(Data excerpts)
────

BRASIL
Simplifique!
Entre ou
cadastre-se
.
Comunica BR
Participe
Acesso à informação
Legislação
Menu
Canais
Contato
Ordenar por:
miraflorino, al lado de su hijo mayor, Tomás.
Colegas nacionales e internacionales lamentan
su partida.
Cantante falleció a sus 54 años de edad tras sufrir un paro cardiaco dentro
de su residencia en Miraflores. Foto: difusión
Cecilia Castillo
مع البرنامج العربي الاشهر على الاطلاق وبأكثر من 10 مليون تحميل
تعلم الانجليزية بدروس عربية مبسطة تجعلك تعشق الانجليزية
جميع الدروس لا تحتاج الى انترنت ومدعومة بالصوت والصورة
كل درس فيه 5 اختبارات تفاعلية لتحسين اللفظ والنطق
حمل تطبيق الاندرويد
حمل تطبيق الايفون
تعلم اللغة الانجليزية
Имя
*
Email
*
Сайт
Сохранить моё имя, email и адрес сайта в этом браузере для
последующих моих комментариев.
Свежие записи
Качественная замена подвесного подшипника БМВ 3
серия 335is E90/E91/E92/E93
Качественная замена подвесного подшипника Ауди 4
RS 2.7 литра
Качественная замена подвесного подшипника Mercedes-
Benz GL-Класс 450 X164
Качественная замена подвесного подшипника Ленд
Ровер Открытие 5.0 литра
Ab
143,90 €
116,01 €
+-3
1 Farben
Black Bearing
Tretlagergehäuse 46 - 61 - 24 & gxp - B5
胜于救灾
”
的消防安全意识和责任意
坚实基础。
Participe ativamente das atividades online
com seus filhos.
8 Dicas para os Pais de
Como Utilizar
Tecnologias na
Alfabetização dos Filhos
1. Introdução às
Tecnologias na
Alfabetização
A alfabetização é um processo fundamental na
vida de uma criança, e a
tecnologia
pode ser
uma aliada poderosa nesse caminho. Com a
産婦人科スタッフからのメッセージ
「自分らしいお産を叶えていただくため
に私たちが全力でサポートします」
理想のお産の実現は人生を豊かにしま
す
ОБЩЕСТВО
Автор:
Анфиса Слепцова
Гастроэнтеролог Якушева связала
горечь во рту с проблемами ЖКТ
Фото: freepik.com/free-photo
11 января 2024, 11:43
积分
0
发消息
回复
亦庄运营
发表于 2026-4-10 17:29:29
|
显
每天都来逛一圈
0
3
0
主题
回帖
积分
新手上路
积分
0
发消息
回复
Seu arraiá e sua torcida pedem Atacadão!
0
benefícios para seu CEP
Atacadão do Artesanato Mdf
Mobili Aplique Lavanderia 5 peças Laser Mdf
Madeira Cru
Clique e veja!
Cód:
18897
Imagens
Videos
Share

────

_Description of the task_.
From the line holding "1. Introdução às" down to the final line above, quote every line exactly and only those lines.

_The answer_.
1. Introdução às
Tecnologias na
Alfabetização
A alfabetização é um processo fundamental na
vida de uma criança, e a
tecnologia
pode ser
uma aliada poderosa nesse caminho. Com a
産婦人科スタッフからのメッセージ
「自分らしいお産を叶えていただくため
に私たちが全力でサポートします」
理想のお産の実現は人生を豊かにしま
す
ОБЩЕСТВО
Автор:
Анфиса Слепцова
Гастроэнтеролог Якушева связала
горечь во рту с проблемами ЖКТ
Фото: freepik.com/free-photo
11 января 2024, 11:43
积分
0
发消息
回复
亦庄运营
发表于 2026-4-10 17:29:29
|
显
每天都来逛一圈
0
3
0
主题
回帖
积分
新手上路
积分
0
发消息
回复
Seu arraiá e sua torcida pedem Atacadão!
0
benefícios para seu CEP
Atacadão do Artesanato Mdf
Mobili Aplique Lavanderia 5 peças Laser Mdf
Madeira Cru
Clique e veja!
Cód:
18897
Imagens
Videos
Share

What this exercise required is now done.